A sophisticated work force
Increasingly with emerging markets – and not just somewhere like Mexico – there is a "pull" factor as well as a "push" one for specialist operations such as medical device companies.
While the "push" factor will normally be cheaper labour and other costs, and possibly the lure of more attractive tax regimes, the "pull" factor is the increasingly well-educated and sophisticated skills base that countries such as India, China and, yes, Latin America can now offer.
"The skills base in Mexico has improved markedly since the mid-1990s. What has happened is that you have been having a lot of precision and specialist manufacturing firms moving down there, for example from automotive manufacturers, who will be doing things like injection and silicone moulding," says Cecilia.
"So, while it used to be that you might move to a market like this because you wanted to make a basic product and because labour costs were a factor, now you will often find that, in fact, what you have is access to a skilled workforce.
Colantuoni’s Offshore Group has been working recently with an FDA-approved company that manufactures u-clamps. "So the operation is in a clean room, with everyone in white suits. They are doing very sophisticated stuff," he says.
More than cost-effective
The key to building an effective, long-term CMO is not simply to go into it with the view that it is all about driving down to the lowest possible cost, even if cost is an important factor, stresses Cecilia.

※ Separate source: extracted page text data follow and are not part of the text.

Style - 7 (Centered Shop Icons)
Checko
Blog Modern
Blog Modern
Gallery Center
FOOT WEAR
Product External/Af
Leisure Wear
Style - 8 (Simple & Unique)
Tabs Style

"If you are just chasing the labour rate then you will end up chasing the ball around the world. That is a very short-term mentality to have. If you are going to move to an outsourced structure you need to have a plan that, yes, looks at your existing product lines but which also considers new lines and whether they may be able to be developed in this new manufacturing area," he emphasises.
The process needs to be well-managed and a genuine partnership must be developed.
"If your mentality is just that it is going to be all about low labour costs, that is not going to be sustainable," continues Cecilia. "Labour costs will, of course, be a factor but you need to be, and you need to show you are, committed to the long term. So you need to invest in the facility, but also the community. It is really no different to deciding you are going to set up a manufacturing facility in, for example, Chicago."
He notes that medical device manufacturers in his experience tend to be control freaks, and for very good reason. "Medical devices have to have very high standards and if you lose your reputation, for whatever reason, getting a second chance is very difficult," he says. "But because a location like Mexico is now building a reputation for the manufacture of high-end devices, as well as offering good access to raw materials, people who were maybe unwilling to relocate before are now starting to look again."